Task brief: The word "Способы" occurs in some lines of the listing. Copy those lines.

┌─ Extracted information

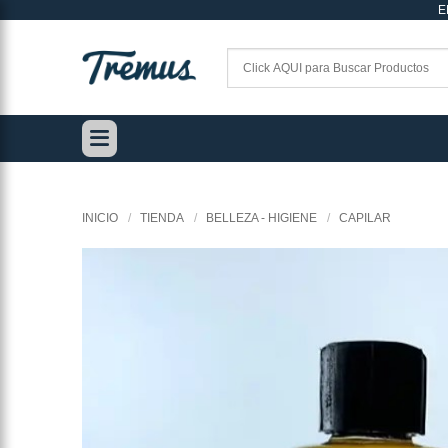
E
Saltar
al
contenido
INICIO
/
TIENDA
/
BELLEZA - HIGIENE
/
CAPILAR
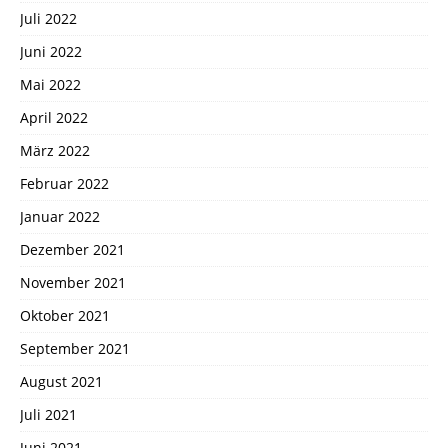
Juli 2022
Juni 2022
Mai 2022
April 2022
März 2022
Februar 2022
Januar 2022
Dezember 2021
November 2021
Oktober 2021
September 2021
August 2021
Juli 2021
Juni 2021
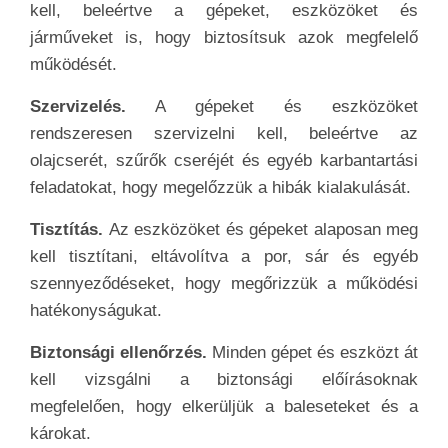
kell, beleértve a gépeket, eszközöket és
járműveket is, hogy biztosítsuk azok megfelelő
működését.
Szervizelés.
A gépeket és eszközöket
rendszeresen szervizelni kell, beleértve az
olajcserét, szűrők cseréjét és egyéb karbantartási
feladatokat, hogy megelőzzük a hibák kialakulását.
Tisztítás.
Az eszközöket és gépeket alaposan meg
kell tisztítani, eltávolítva a por, sár és egyéb
szennyeződéseket, hogy megőrizzük a működési
hatékonyságukat.
Biztonsági ellenőrzés.
Minden gépet és eszközt át
kell vizsgálni a biztonsági előírásoknak
megfelelően, hogy elkerüljük a baleseteket és a
károkat.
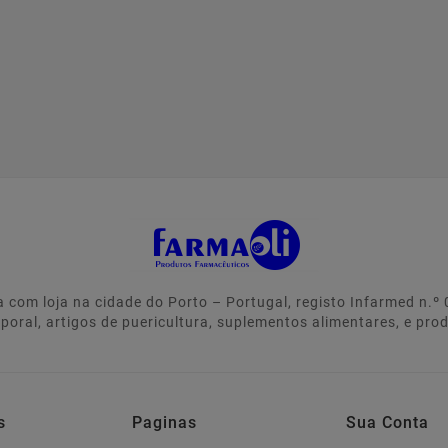
 com loja na cidade do Porto – Portugal, registo Infarmed n.
rporal, artigos de puericultura, suplementos alimentares, e pro
s
Paginas
Sua Conta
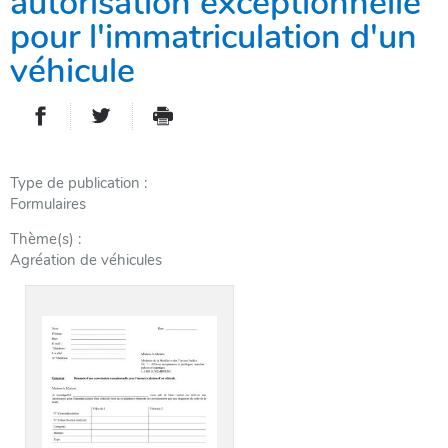
autorisation exceptionnelle
pour l'immatriculation d'un
véhicule
PARTAGER SUR FACEBOOK
PARTAGER SUR TWITTER
IMPRIMER
- NOUVELLE FENÊTRE
- NOUVELLE FENÊTRE
Type de publication
Formulaires
Thème(s)
Agréation de véhicules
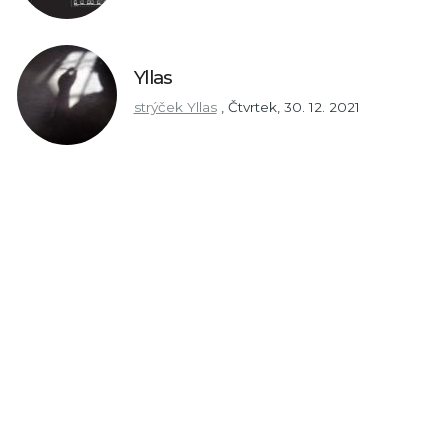
Yllas
strýček Yllas
,
Čtvrtek, 30. 12. 2021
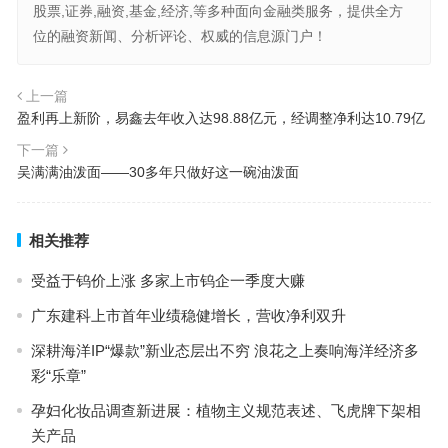
股票,证券,融资,基金,经济,等多种面向金融类服务，提供全方
位的融资新闻、分析评论、权威的信息源门户！
上一篇
盈利再上新阶，易鑫去年收入达98.88亿元，经调整净利达10.79亿
下一篇
吴满满油泼面——30多年只做好这一碗油泼面
相关推荐
受益于钨价上涨 多家上市钨企一季度大赚
广东建科上市首年业绩稳健增长，营收净利双升
深耕海洋IP“爆款”新业态层出不穷 浪花之上奏响海洋经济多
彩“乐章”
孕妇化妆品调查新进展：植物主义规范表述、飞虎牌下架相
关产品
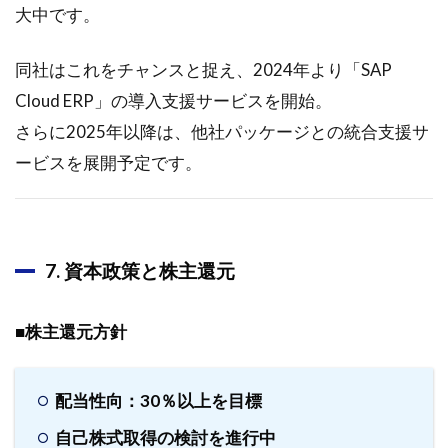
日に掲
大中です。
載され
たシス
テムイ
同社はこれをチャンスと捉え、2024年より「SAP
ンテグ
Cloud ERP」の導入支援サービスを開始。
レータ
<3826>
さらに2025年以降は、他社パッケージとの統合支援サ
のレポ
ービスを展開予定です。
ート要
約
4.1
シ
ステムイ
7. 資本政策と株主還元
ンテグレ
ータ
（3826）
■株主還元方針
の企業調
査レポー
トまとめ
配当性向：30％以上を目標
自己株式取得の検討を進行中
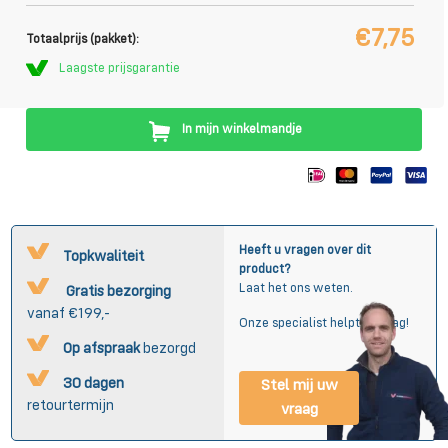
€7,75
Totaalprijs (pakket):
Laagste prijsgarantie
In mijn winkelmandje
Heeft u vragen over dit
Topkwaliteit
product?
Laat het ons weten.
Gratis bezorging
vanaf €199,-
Onze specialist helpt u graag!
Op afspraak
bezorgd
30 dagen
Stel mij uw
retourtermijn
vraag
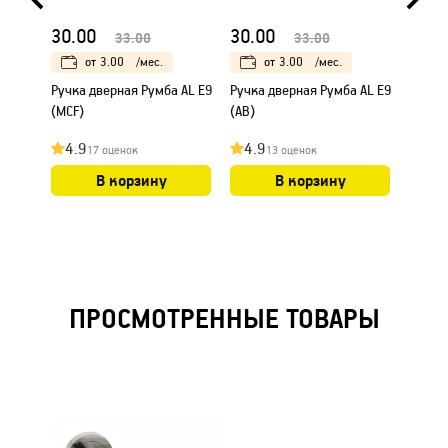
30.00
30.00
25.0
33.00
33.00
от
3.00
/мес.
от
3.00
/мес.
Ручка дверная Румба AL E9
Ручка дверная Румба AL E9
Ручка
(MCF)
(AB)
"Шари
фиксат
4.9
4.9
4.8
17 оценок
13 оценок
В корзину
В корзину
ПРОСМОТРЕННЫЕ ТОВАРЫ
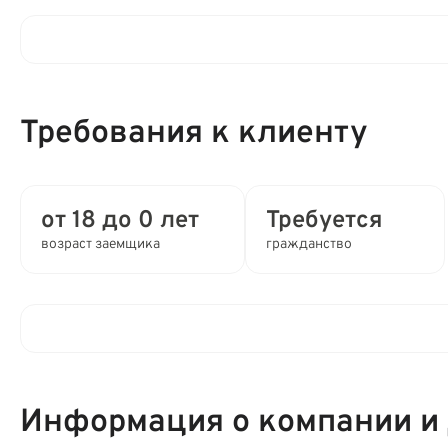
Процентная ставка в день:
Требования к клиенту
Полная стоимость кредита (ПСК) :
Время рассмотрения заявки:
от 18 до 0 лет
Требуется
возраст заемщика
гражданство
Выдача займа:
Привлечение созаемщиков:
Клиентам компании:
Способы получения:
Информация о компании и
Мобильный телефон:
Способы погашения:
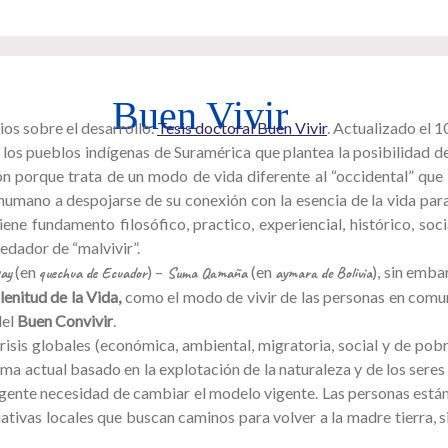
Buen Vivir
os sobre el desarrollo.
Tesis doctoral Buen Vivir
. Actualizado el 
 los pueblos indígenas de Suramérica que plantea la posibilidad de
ón porque trata de un modo de vida diferente al “occidental” que
 humano a despojarse de su conexión con la esencia de la vida par
ne fundamento filosófico, practico, experiencial, histórico, socia
dador de “malvivir”.
(en
) –
(en
), sin emba
ay
quechua de Ecuador
Suma Qamaña
aymara de Bolivia
lenitud de la Vida,
como el modo de vivir de las personas en comuni
del
Buen Convivir
.
sis globales (económica, ambiental, migratoria, social y de pobrez
a actual basado en la explotación de la naturaleza y de los seres
ente necesidad de cambiar el modelo vigente. Las personas están ca
iativas locales que buscan caminos para volver a la madre tierra, s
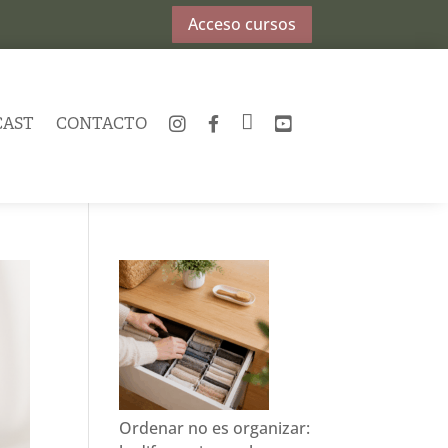
Acceso cursos
CAST
CONTACTO
INSTAGRAM
FACEBOOK
TWITTER
YOUTUBE
Ordenar no es organizar:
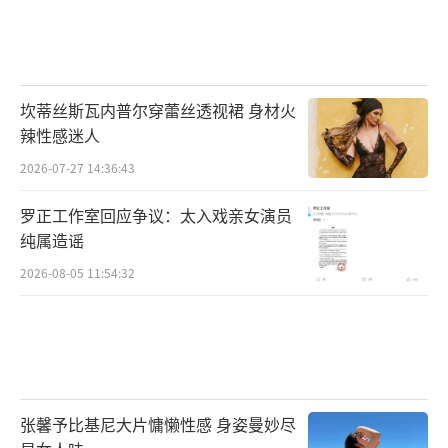
坎蒂丝斯瓦内普尔穿蕾丝透视裙 身材火
辣性感迷人
2026-07-27 14:36:43
罗正工作室回应争议：太入戏亲女演员
纯属造谣
2026-08-05 11:54:32
张馨予比基尼大片慵懒性感 身姿曼妙尽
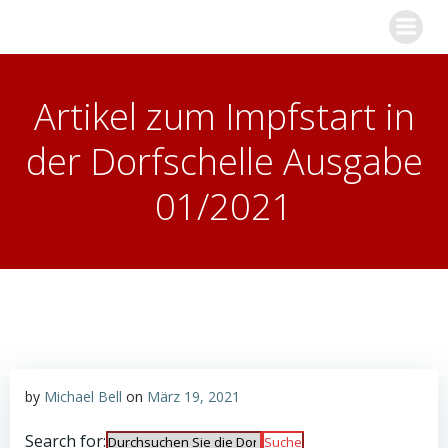
Zum
Inhalt
springen
Artikel zum Impfstart in
der Dorfschelle Ausgabe
01/2021
by
Michael Bell
on
März 19, 2021
Search for:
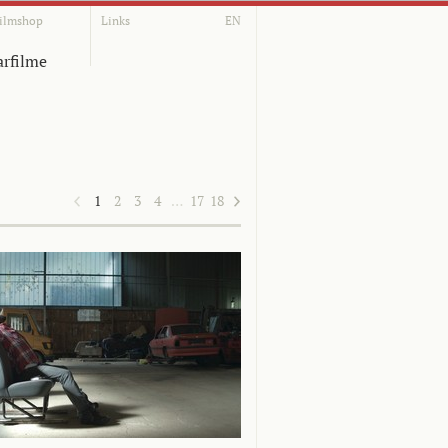
ilmshop
Links
EN
rfilme
1
2
3
4
…
17
18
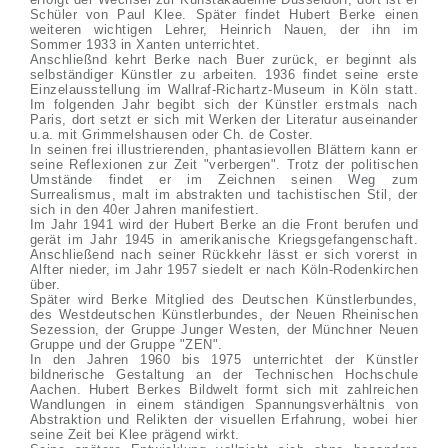
Schüler von Paul Klee. Später findet Hubert Berke einen
weiteren wichtigen Lehrer, Heinrich Nauen, der ihn im
Sommer 1933 in Xanten unterrichtet.
Anschließnd kehrt Berke nach Buer zurück, er beginnt als
selbständiger Künstler zu arbeiten. 1936 findet seine erste
Einzelausstellung im Wallraf-Richartz-Museum in Köln statt.
Im folgenden Jahr begibt sich der Künstler erstmals nach
Paris, dort setzt er sich mit Werken der Literatur auseinander
u.a. mit Grimmelshausen oder Ch. de Coster.
In seinen frei illustrierenden, phantasievollen Blättern kann er
seine Reflexionen zur Zeit "verbergen". Trotz der politischen
Umstände findet er im Zeichnen seinen Weg zum
Surrealismus, malt im abstrakten und tachistischen Stil, der
sich in den 40er Jahren manifestiert.
Im Jahr 1941 wird der Hubert Berke an die Front berufen und
gerät im Jahr 1945 in amerikanische Kriegsgefangenschaft.
Anschließend nach seiner Rückkehr lässt er sich vorerst in
Alfter nieder, im Jahr 1957 siedelt er nach Köln-Rodenkirchen
über.
Später wird Berke Mitglied des Deutschen Künstlerbundes,
des Westdeutschen Künstlerbundes, der Neuen Rheinischen
Sezession, der Gruppe Junger Westen, der Münchner Neuen
Gruppe und der Gruppe "ZEN".
In den Jahren 1960 bis 1975 unterrichtet der Künstler
bildnerische Gestaltung an der Technischen Hochschule
Aachen. Hubert Berkes Bildwelt formt sich mit zahlreichen
Wandlungen in einem ständigen Spannungsverhältnis von
Abstraktion und Relikten der visuellen Erfahrung, wobei hier
seine Zeit bei Klee prägend wirkt.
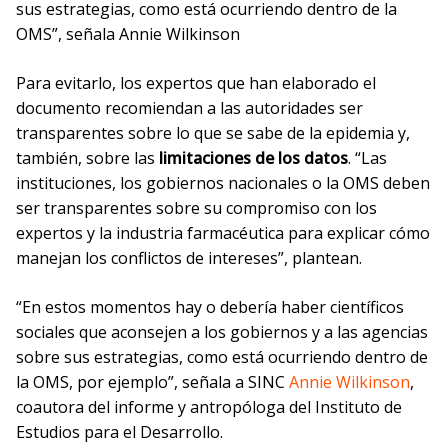
sus estrategias, como está ocurriendo dentro de la
OMS”, señala Annie Wilkinson
Para evitarlo, los expertos que han elaborado el
documento recomiendan a las autoridades ser
transparentes sobre lo que se sabe de la epidemia y,
también, sobre las
limitaciones de los datos
. “Las
instituciones, los gobiernos nacionales o la OMS deben
ser transparentes sobre su compromiso con los
expertos y la industria farmacéutica para explicar cómo
manejan los conflictos de intereses”, plantean.
“En estos momentos hay o debería haber científicos
sociales que aconsejen a los gobiernos y a las agencias
sobre sus estrategias, como está ocurriendo dentro de
la OMS, por ejemplo”, señala a SINC
Annie Wilkinson
,
coautora del informe y antropóloga del Instituto de
Estudios para el Desarrollo.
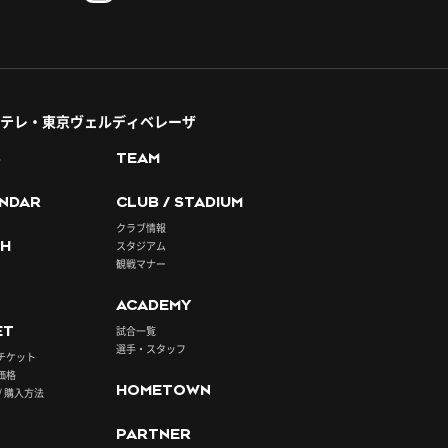
テレ・東京ヴェルディベレーザ
S
TEAM
NDAR
CLUB / STADIUM
クラブ情報
H
スタジアム
観戦マナー
ACADEMY
ET
試合一覧
選手・スタッフ
チケット
価格
HOMETOWN
/ 購入方法
PARTNER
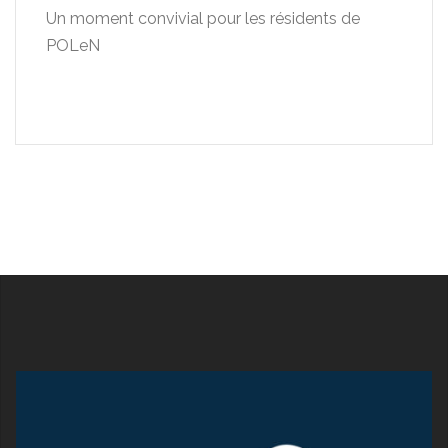
Un moment convivial pour les résidents de
POLeN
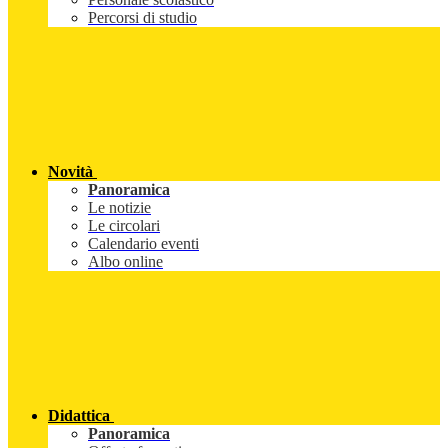
Percorsi di studio
Novità
Panoramica
Le notizie
Le circolari
Calendario eventi
Albo online
Didattica
Panoramica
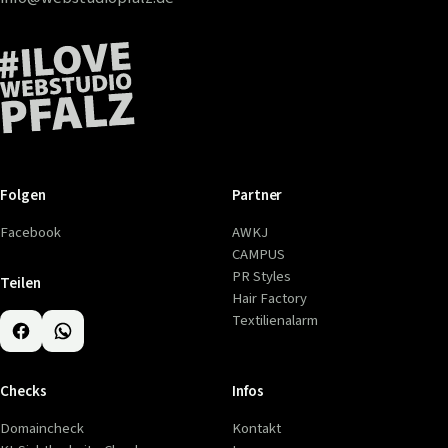
Folgen
Partner
Facebook
AWKJ
CAMPUS
PR Styles
Teilen
Hair Factory
Textilienalarm
Checks
Infos
Domaincheck
Kontakt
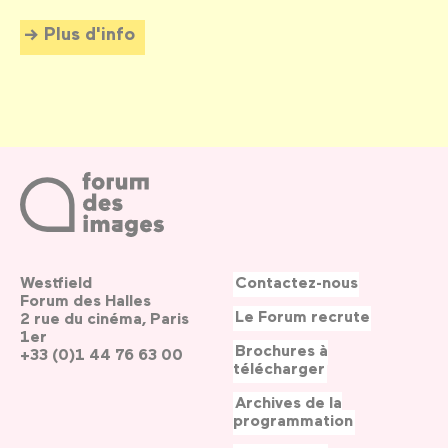
Plus d'info
Westfield
Contactez-nous
Forum des Halles
Le Forum recrute
2 rue du cinéma, Paris
1er
Brochures à
+33 (0)1 44 76 63 00
télécharger
Archives de la
programmation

└─

Answer space:
Способы получения:
Способы погашения:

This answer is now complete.